■ GIVEN INFORMATION:
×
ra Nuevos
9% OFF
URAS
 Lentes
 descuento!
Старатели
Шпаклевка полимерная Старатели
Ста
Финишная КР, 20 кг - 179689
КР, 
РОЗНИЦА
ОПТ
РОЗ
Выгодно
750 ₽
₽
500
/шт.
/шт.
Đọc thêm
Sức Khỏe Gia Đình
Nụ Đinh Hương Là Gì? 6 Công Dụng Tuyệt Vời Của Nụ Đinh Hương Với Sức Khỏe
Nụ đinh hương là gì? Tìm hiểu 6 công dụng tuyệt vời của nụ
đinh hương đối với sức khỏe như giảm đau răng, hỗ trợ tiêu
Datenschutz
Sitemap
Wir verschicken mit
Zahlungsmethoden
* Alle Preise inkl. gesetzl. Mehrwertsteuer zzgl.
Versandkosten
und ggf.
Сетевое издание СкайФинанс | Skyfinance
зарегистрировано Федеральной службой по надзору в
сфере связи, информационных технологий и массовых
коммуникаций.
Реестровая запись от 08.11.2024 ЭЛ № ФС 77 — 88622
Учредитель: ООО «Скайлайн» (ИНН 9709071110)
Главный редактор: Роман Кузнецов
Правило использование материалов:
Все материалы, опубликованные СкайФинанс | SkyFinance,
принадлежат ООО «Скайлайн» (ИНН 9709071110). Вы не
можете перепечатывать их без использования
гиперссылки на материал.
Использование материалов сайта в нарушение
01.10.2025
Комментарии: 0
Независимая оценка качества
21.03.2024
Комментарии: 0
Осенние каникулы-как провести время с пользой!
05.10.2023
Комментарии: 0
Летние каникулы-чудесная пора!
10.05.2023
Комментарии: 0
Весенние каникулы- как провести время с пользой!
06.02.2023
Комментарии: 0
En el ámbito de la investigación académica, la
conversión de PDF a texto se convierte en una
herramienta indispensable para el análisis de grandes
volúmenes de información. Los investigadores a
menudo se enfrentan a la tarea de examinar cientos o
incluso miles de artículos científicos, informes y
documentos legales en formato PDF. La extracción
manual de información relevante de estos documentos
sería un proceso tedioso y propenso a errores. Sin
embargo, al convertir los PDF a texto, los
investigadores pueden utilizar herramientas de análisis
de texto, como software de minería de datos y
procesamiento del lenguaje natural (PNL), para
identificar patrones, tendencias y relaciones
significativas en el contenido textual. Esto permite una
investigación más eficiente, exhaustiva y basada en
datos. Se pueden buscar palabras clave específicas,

---

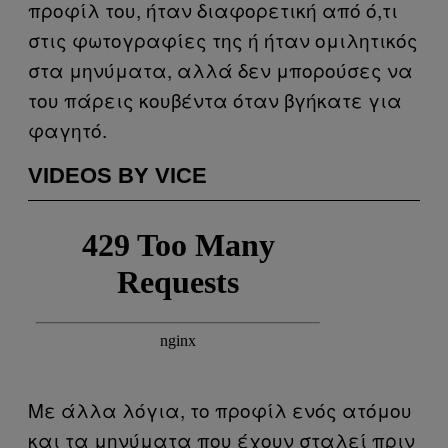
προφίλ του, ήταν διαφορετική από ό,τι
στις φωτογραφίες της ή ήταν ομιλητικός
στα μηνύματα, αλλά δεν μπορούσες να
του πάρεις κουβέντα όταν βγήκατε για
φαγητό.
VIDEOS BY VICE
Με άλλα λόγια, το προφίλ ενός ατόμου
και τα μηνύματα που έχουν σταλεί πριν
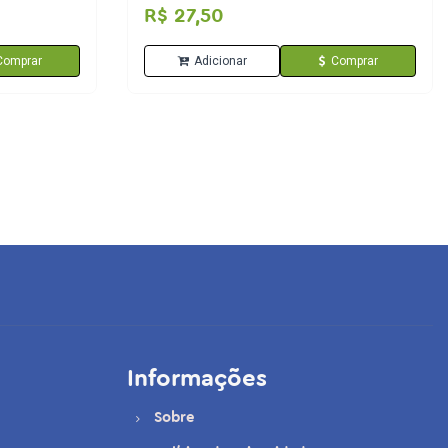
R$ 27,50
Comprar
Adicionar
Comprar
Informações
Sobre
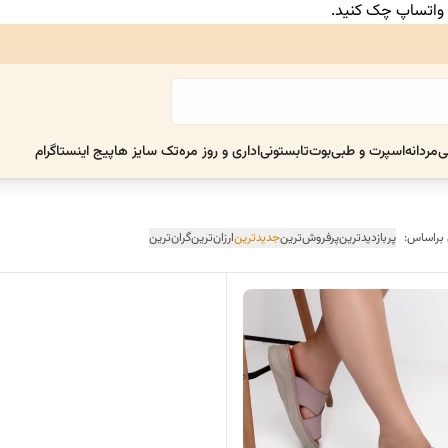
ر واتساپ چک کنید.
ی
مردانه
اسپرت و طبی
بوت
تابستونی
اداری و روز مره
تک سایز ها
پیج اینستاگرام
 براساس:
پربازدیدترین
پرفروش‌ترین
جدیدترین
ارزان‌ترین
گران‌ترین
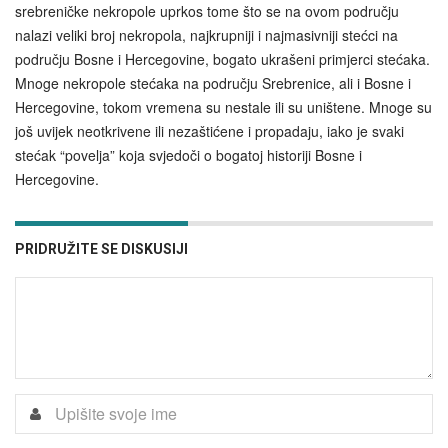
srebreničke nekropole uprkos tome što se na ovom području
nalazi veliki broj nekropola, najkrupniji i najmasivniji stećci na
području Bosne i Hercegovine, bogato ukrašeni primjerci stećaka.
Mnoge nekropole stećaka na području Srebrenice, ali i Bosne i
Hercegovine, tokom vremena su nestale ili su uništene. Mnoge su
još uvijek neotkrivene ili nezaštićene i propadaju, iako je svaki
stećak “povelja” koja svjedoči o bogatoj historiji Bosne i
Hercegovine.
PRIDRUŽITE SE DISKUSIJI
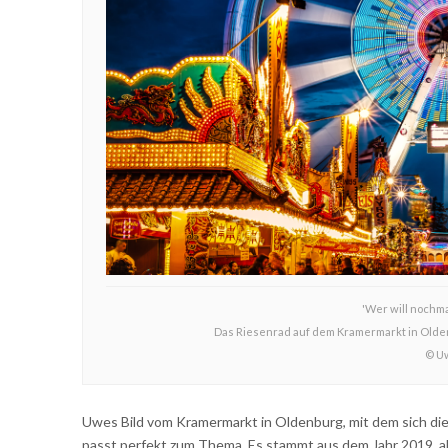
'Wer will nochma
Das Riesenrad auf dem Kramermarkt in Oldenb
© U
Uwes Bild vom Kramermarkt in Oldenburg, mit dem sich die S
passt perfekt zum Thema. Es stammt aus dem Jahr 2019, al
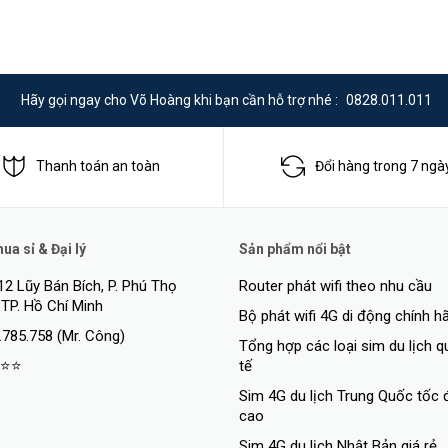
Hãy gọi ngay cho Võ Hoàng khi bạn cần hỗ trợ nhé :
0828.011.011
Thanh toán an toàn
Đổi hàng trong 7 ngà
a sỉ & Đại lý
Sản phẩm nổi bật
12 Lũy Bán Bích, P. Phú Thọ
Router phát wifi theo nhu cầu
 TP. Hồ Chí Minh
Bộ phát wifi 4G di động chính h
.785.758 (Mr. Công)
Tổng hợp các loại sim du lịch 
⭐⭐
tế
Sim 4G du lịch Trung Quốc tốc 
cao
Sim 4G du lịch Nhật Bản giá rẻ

...

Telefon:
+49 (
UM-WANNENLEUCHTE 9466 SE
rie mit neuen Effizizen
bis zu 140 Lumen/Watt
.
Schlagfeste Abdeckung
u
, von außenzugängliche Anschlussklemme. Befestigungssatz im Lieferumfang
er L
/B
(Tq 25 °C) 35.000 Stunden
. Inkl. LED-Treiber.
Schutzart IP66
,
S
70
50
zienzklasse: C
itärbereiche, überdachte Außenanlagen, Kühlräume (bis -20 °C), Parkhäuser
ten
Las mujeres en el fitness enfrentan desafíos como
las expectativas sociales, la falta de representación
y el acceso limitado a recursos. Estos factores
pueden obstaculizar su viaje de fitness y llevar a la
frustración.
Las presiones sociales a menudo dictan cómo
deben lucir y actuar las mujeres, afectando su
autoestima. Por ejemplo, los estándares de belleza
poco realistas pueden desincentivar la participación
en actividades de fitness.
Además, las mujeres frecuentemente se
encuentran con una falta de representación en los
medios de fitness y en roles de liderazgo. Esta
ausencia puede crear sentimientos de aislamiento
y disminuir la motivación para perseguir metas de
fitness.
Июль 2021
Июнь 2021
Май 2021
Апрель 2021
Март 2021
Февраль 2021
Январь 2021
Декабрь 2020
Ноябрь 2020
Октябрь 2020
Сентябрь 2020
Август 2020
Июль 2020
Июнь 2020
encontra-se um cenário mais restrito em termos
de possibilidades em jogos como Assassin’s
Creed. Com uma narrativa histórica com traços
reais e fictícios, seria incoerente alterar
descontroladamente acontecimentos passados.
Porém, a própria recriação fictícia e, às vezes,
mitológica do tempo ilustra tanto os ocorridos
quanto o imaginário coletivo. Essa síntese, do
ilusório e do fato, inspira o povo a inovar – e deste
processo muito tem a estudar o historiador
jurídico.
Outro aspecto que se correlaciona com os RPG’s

■ PROMPT: Out of the records, collect only those lines that contain the string "ήταν".

■ RESULT OF THE EXERCISE:
προφίλ του, ήταν διαφορετική από ό,τι
στις φωτογραφίες της ή ήταν ομιλητικός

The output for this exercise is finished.